SOURCE MATERIAL:

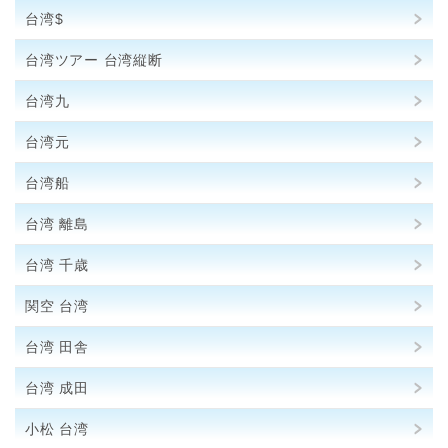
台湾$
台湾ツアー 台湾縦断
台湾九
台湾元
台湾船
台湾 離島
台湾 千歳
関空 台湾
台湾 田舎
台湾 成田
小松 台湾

--

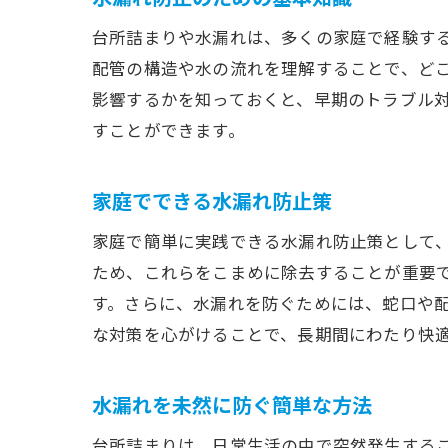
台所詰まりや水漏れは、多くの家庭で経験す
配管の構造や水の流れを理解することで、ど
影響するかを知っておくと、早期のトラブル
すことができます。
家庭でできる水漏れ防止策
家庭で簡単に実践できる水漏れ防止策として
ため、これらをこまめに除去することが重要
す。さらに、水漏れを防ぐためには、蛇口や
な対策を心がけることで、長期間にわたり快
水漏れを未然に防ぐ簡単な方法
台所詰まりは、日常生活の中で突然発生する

EXERCISE BRIEF: The exact lines of the material above starting at the one that contains "す。さらに、水漏れを防ぐためには、蛇口や" and ending at the one that contains "台所詰まりは、日常生活の中で突然発生する" are what to retype; leave out everything else.

RESPONSE TO THIS EXERCISE:
す。さらに、水漏れを防ぐためには、蛇口や
な対策を心がけることで、長期間にわたり快
水漏れを未然に防ぐ簡単な方法
台所詰まりは、日常生活の中で突然発生する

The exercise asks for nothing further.